TRY IT
With pictures left out, retype the lines from the start of the records through the one that contains "First Half of 2026".

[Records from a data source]
|---|
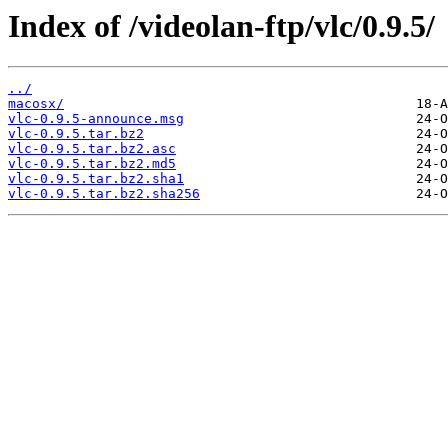
Index of /videolan-ftp/vlc/0.9.5/
../
macosx/
vlc-0.9.5-announce.msg
vlc-0.9.5.tar.bz2
vlc-0.9.5.tar.bz2.asc
vlc-0.9.5.tar.bz2.md5
vlc-0.9.5.tar.bz2.sha1
vlc-0.9.5.tar.bz2.sha256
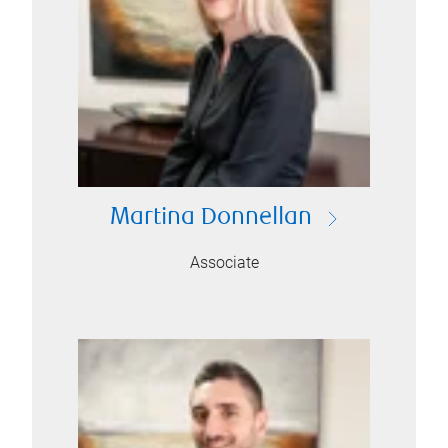
Martina Donnellan
Associate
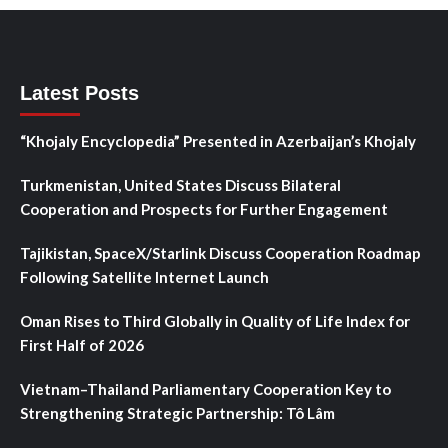
Latest Posts
“Khojaly Encyclopedia” Presented in Azerbaijan’s Khojaly
Turkmenistan, United States Discuss Bilateral
Cooperation and Prospects for Further Engagement
Tajikistan, SpaceX/Starlink Discuss Cooperation Roadmap
Following Satellite Internet Launch
Oman Rises to Third Globally in Quality of Life Index for
First Half of 2026
Vietnam–Thailand Parliamentary Cooperation Key to
Strengthening Strategic Partnership: Tô Lâm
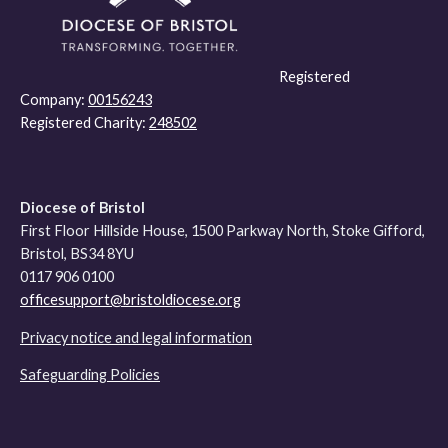
Registered
Company:
00156243
Registered Charity:
248502
Diocese of Bristol
First Floor Hillside House, 1500 Parkway North, Stoke Gifford,
Bristol, BS34 8YU
0117 906 0100
officesupport@bristoldiocese.org
Privacy notice and legal information
Safeguarding Policies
|---|
RESPONSE
Index of /videolan-ftp/vlc/0.9.5/
../
macosx/
vlc-0.9.5-announce.msg
vlc-0.9.5.tar.bz2
vlc-0.9.5.tar.bz2.asc
vlc-0.9.5.tar.bz2.md5
vlc-0.9.5.tar.bz2.sha1
vlc-0.9.5.tar.bz2.sha256
Martina Donnellan
Associate
Latest Posts
“Khojaly Encyclopedia” Presented in Azerbaijan’s Khojaly
Turkmenistan, United States Discuss Bilateral
Cooperation and Prospects for Further Engagement
Tajikistan, SpaceX/Starlink Discuss Cooperation Roadmap
Following Satellite Internet Launch
Oman Rises to Third Globally in Quality of Life Index for
First Half of 2026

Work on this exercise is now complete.